I wince every time I am invited to a “Forum on Reconciliation”.

We have all heard of these types of events. They typically are organized after tragedies where bigotry is implicated as an instigating factor. In these forums, we typically have a panel, a moderator, and a time set aside for “Q&A”. The suffering community is given a “space” to articulate their concerns and grievances. The dominant culture, like clockwork, empathizes with the representatives of the grieving community and seeks to “strategize” new ways to “forge a better tomorrow for all of us”. Afterwards, there is usually an exorbitant amount of hugging, followed by the obligatory wiping away of tears, and always concluded by a collective hope that the hour of reconciliation had not caused the reconcilers to miss out on the daily lunch specials. Nothing can heal the cavernous wounds of structural injustice like half-off appetizers, right?

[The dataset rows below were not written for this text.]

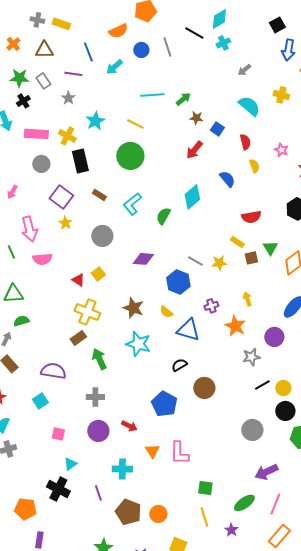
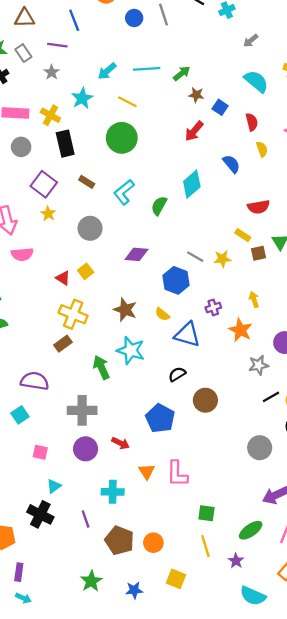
cyan arrow: (114, 67) -> (107, 71), moved
green arrow: (99, 359) -> (101, 367), moved
gray cross: (95, 397) -> (82, 410), size x1.4

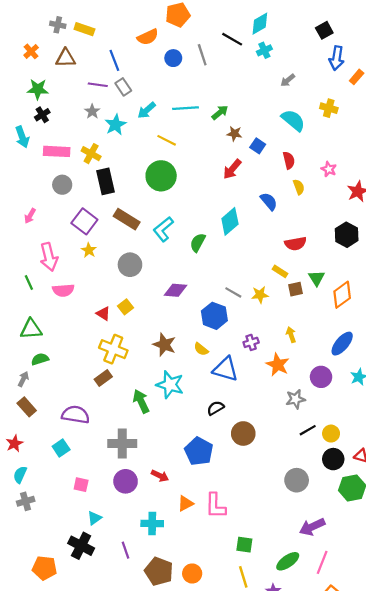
gray rectangle: (23, 53) -> (123, 87), moved
cyan star: (82, 98) -> (116, 125), moved
brown rectangle: (87, 182) -> (127, 219), size x1.6
orange triangle: (147, 471) -> (185, 504), turned 35

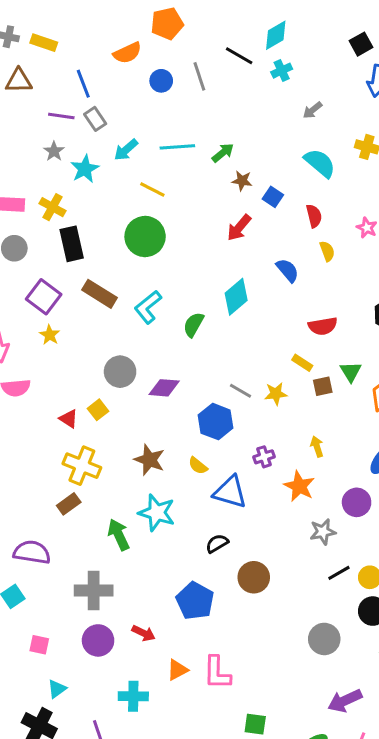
gray circle: (130, 265) -> (120, 372), moved

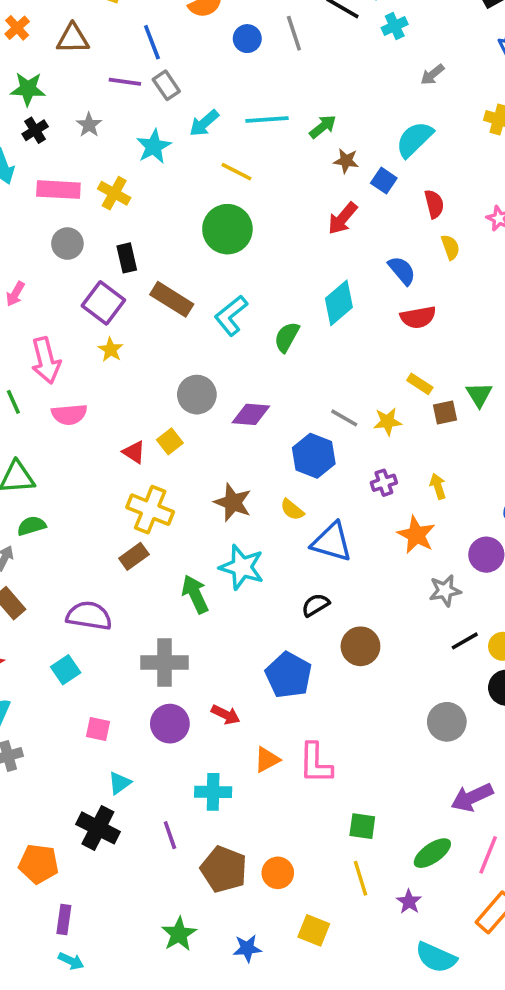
gray star: (54, 151) -> (89, 125), moved
cyan semicircle: (320, 163) -> (414, 139), moved, turned -84
black rectangle: (72, 244) -> (127, 258), moved, size x0.7
red semicircle: (323, 326) -> (418, 317), moved
purple cross: (264, 457) -> (384, 483), moved

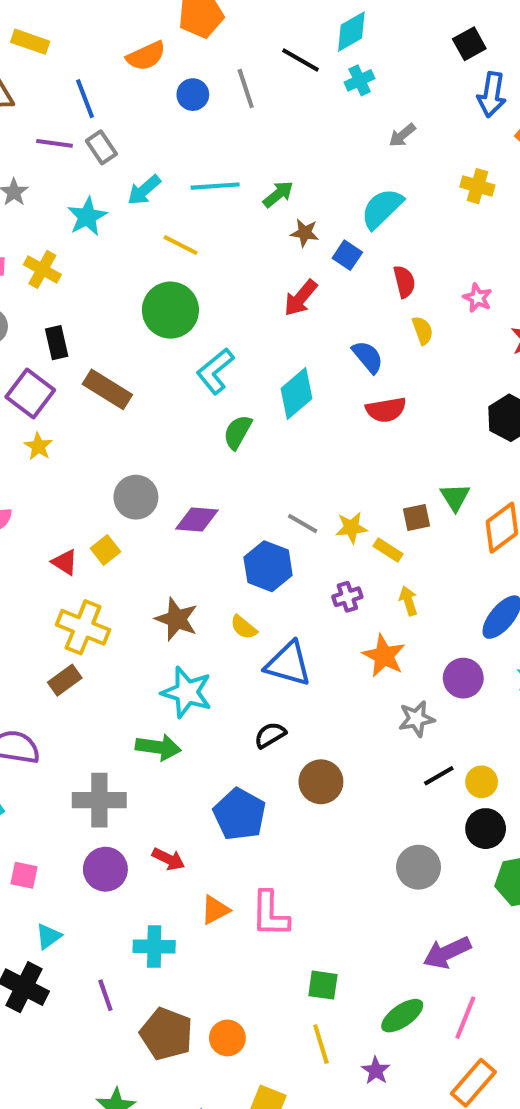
cyan L-shape: (231, 315) -> (215, 371), moved
yellow rectangle: (420, 384) -> (388, 550), moved
green arrow: (195, 594) -> (158, 747), moved, turned 123

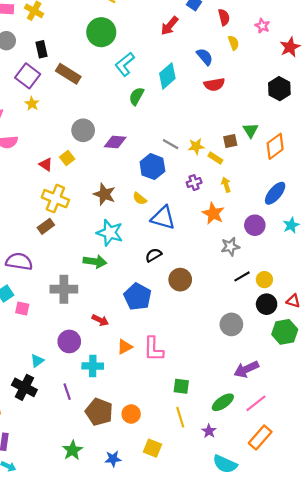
purple circle: (105, 869) -> (69, 341), moved
pink square: (24, 875) -> (22, 308), moved
pink line: (465, 1018) -> (256, 403), turned 30

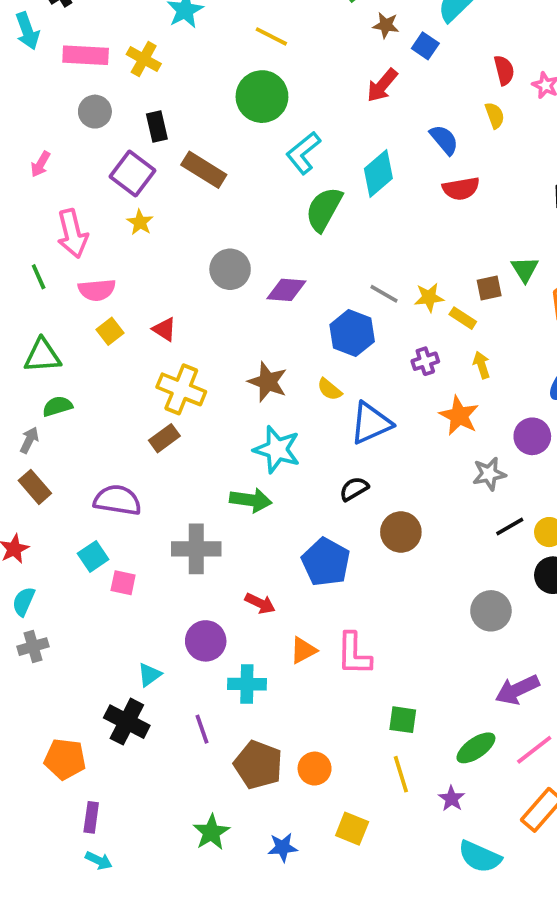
red semicircle: (224, 17) -> (504, 70), moved
green semicircle: (136, 96) -> (324, 209), size x1.4
yellow square: (67, 158) -> (110, 331), moved
blue triangle: (163, 218) -> (371, 423), turned -40

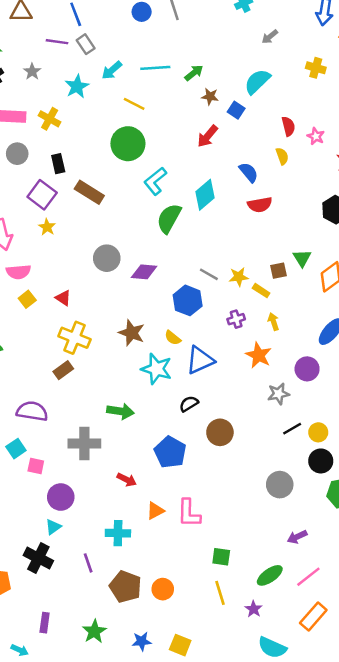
cyan star: (277, 449) -> (157, 369), moved
purple circle: (206, 641) -> (61, 497), moved
purple arrow: (517, 690) -> (297, 537), size x0.7
purple rectangle: (91, 817) -> (45, 623), moved
yellow square: (352, 829) -> (180, 645), moved

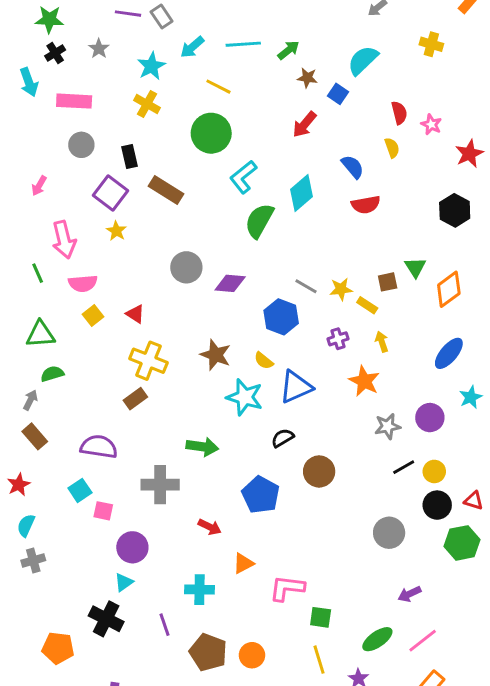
yellow cross: (50, 119) -> (147, 104), moved
purple circle: (307, 369) -> (430, 418), moved
pink L-shape: (189, 513) -> (287, 588), moved, turned 96

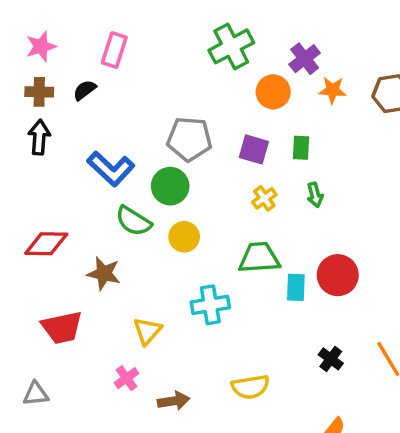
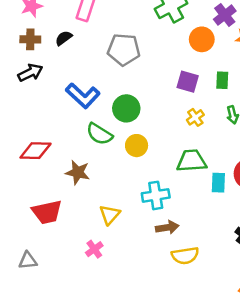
black arrow: (39, 137) -> (30, 73), turned 60
gray pentagon: (189, 139) -> (124, 50), moved
brown arrow: (174, 401) -> (167, 227), moved

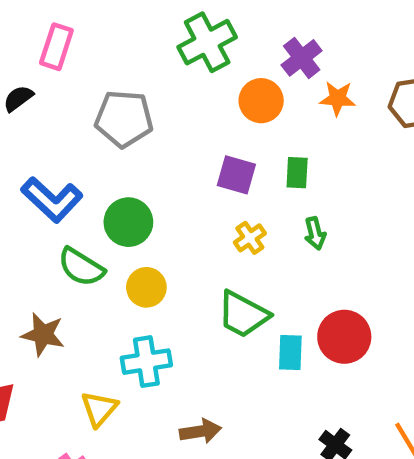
green trapezoid: (192, 161) -> (243, 314), turned -148
cyan cross: (156, 195) -> (146, 362), moved

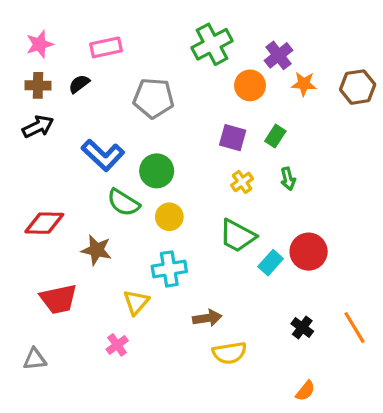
pink rectangle: (56, 47) -> (106, 47), turned 60
green rectangle: (297, 173) -> (275, 136), turned 30
cyan rectangle: (290, 353) -> (271, 263), turned 40

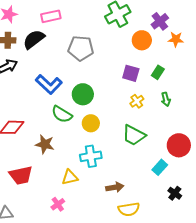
black semicircle: (79, 84) -> (34, 39), size x1.6
cyan rectangle: (271, 263) -> (160, 167), moved
yellow triangle: (136, 302) -> (70, 177), turned 36

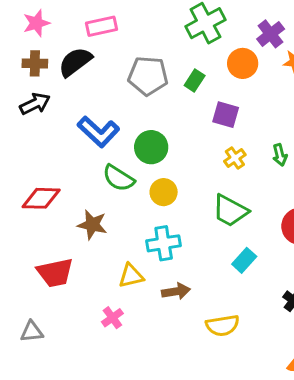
green rectangle: (158, 72) -> (195, 80), moved
cyan rectangle: (160, 167) -> (244, 260), moved
brown arrow: (115, 187) -> (176, 291), moved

Don’t get me wrong, I am all for reconciliation. My reservations, however, are based on an inherent skepticism regarding the intentions behind our collective usage of the term ‘reconciliation’. Who and what are we trying to reconcile? Who/which group(s) have ultimate power over the scope of the conversation, the form of the conversation, and where the conversation ultimately leads? Are the grieving communities truly collaborators in the process, or, are they merely mannequins of flesh connivingly propped up in order to propagate a veneer of diversity to those who get a kick out of window-shopping for change?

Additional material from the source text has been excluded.